Selain merugikan warga sekitar, jenis kejahatan tambang tersebut juga berpotensi merugikan negara. Karena aktivitas kawasan di luar IUP tidak pernah dilaporkan. Sehingga tidak diketahui, berapa besar hasil alam yang dikeruk atau diperjual belikan dari areal tersebut.
“Pemulihan lingkungan berupa reklamasi pasca tambang juga tidak akan dilakukan di areal itu. Tentu ini sangat merugikan,” bebernya.
Farah mengatakan, kegiatan penambangan diluar IUP jelas telah melanggar UU No3/2020 tentang perubahan atas UU No.4/2009 tentang Pertambangan Mineral dan Batubara. Seperti yang tertuang dalam Pasal 158 berbunyi:
“Setiap orang yang melakukan Penambangan tanpa izin sebagaimana dimaksud dalam Pasal 35 dipidana dengan pidana penjara paling lama 5 (lima) tahun dan denda paling banyak Rp100.000.000.000 (seratus miliar rupiah)”.
Hal itu juga bertentangan dengan Pasal 159 yang berbunyi: Pemegang IUP, IUPK, IPR, atau SIPB yang dengan sengaja menyampaikan laporan sebagaimana dimaksud dalam Pasal 70 huruf e, Pasal 105 ayat (4), Pasal 110 atau Pasal 111 ayat (1) dengan tidak benar atau menyampaikan keterangan palsu dipidana dengan pidana penjara paling lama 5 (lima) tahun penjara dan denda paling banyak Rp 100.000.000.000,00 (seratus miliar rupiah).

Ditambahkan Fajar Budiman selaku Sekjen DPN Permahi mengatakan, Sumsel khususnya Kabupaten Lahat telah mengalami kerusakan lingkungan yang cukup parah akibat aktivitas sektor pertambangan. Masyarakat harus berteman dengan debu dan limbah yang dihasilkan oleh perusahaan tambang batubara.

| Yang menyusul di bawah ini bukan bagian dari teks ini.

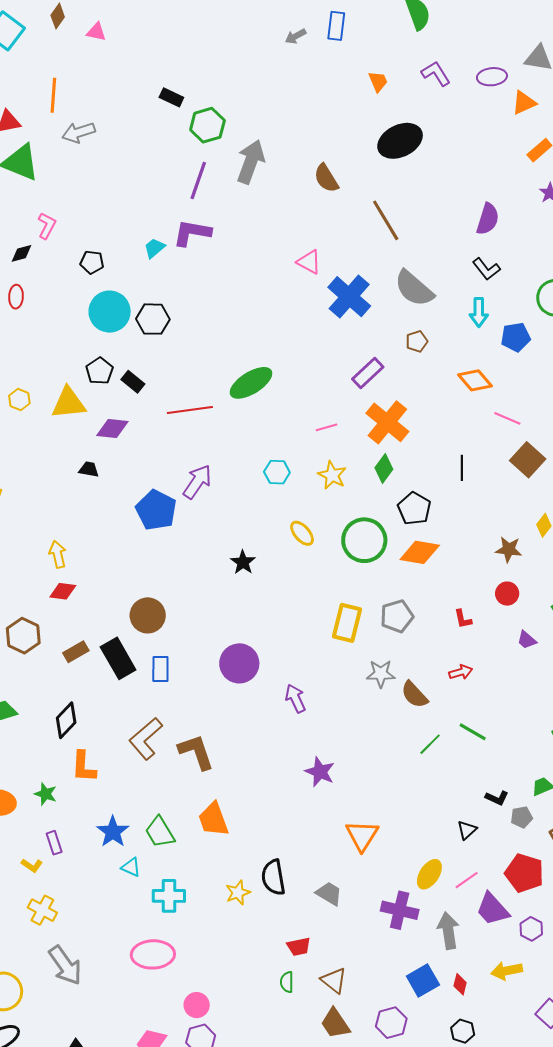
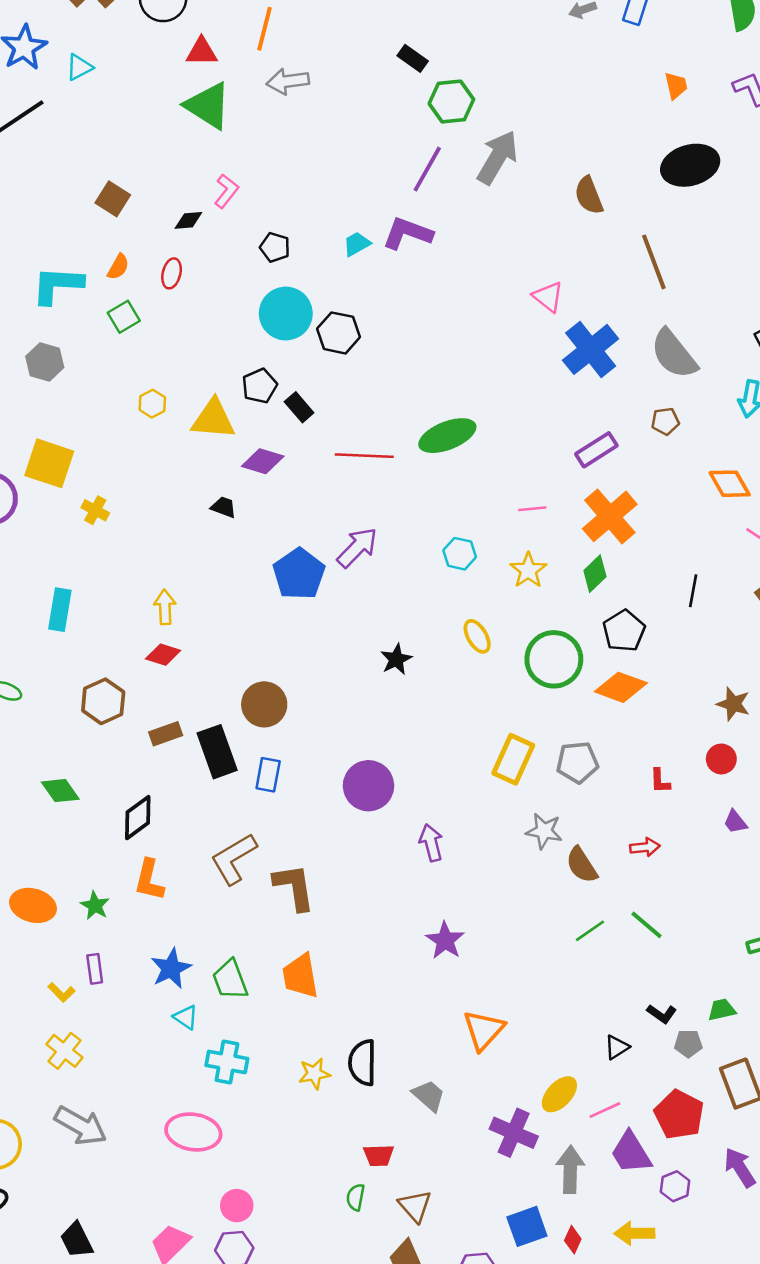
gray arrow: (65, 965) -> (81, 1126), turned -36

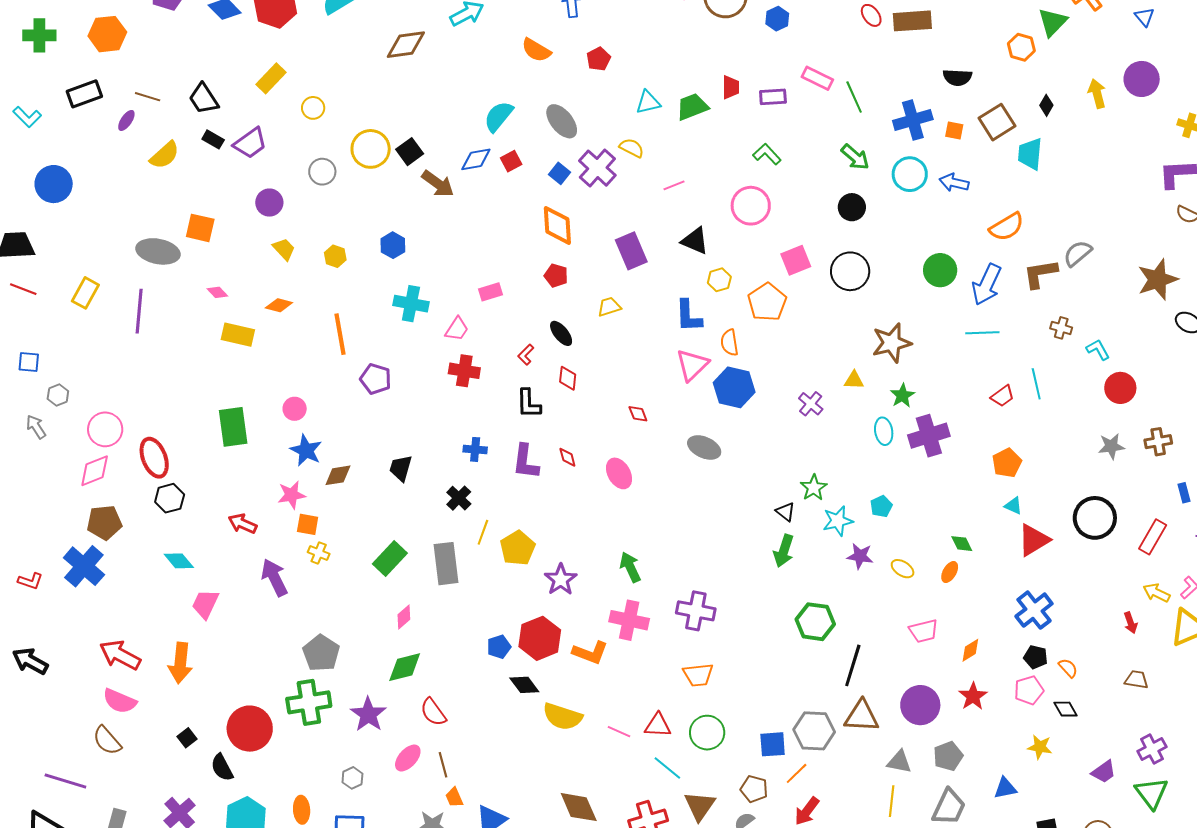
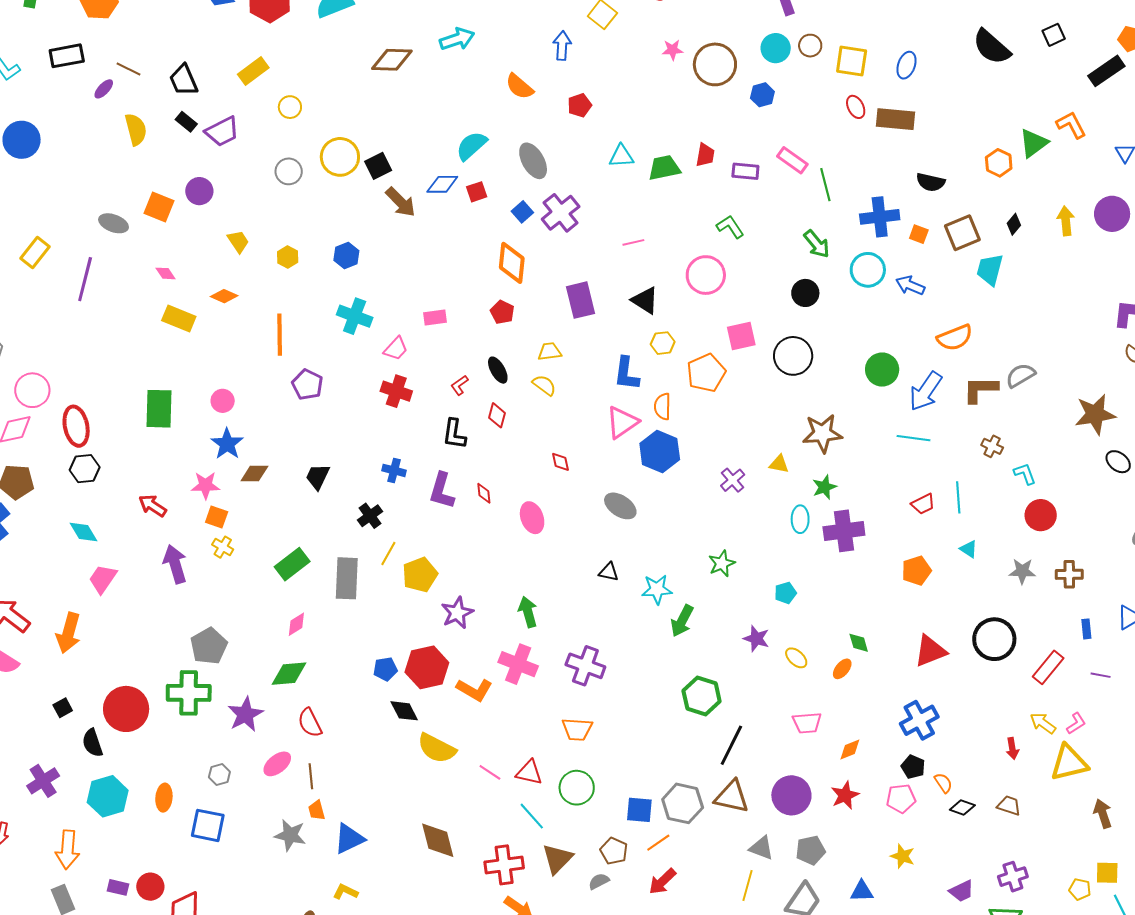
yellow semicircle: (632, 148) -> (544, 385), moved
yellow semicircle: (165, 155) -> (136, 129), turned -72
purple circle: (269, 203) -> (199, 191), moved
gray ellipse: (158, 251) -> (114, 223), size x0.7
cyan triangle: (1013, 506) -> (969, 549), moved
black triangle: (785, 512) -> (609, 572), moved, turned -35
cyan star: (838, 521) -> (657, 589), moved
black diamond: (1066, 709) -> (962, 807), moved, turned -50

"Di saat perut buminya dikeruk demi keuntungan perusahaan, masyarakat Sumsel harus merasakan dampak kerusakan lingkungannya," kata Fajar yang merupakan putra asli Sumsel ini.
Sehingga, Fajar mendorong pemerintah segera menindak perusahaan yang melanggar aturan. "Jangan hanya mengejar keuntungan semata, aturan yang sudah dibuat ini terus-terusan dilanggar. Harus ada tindakan tegas dari pemerintah. Masyarakat jangan sampai dikorbankan," ucapnya.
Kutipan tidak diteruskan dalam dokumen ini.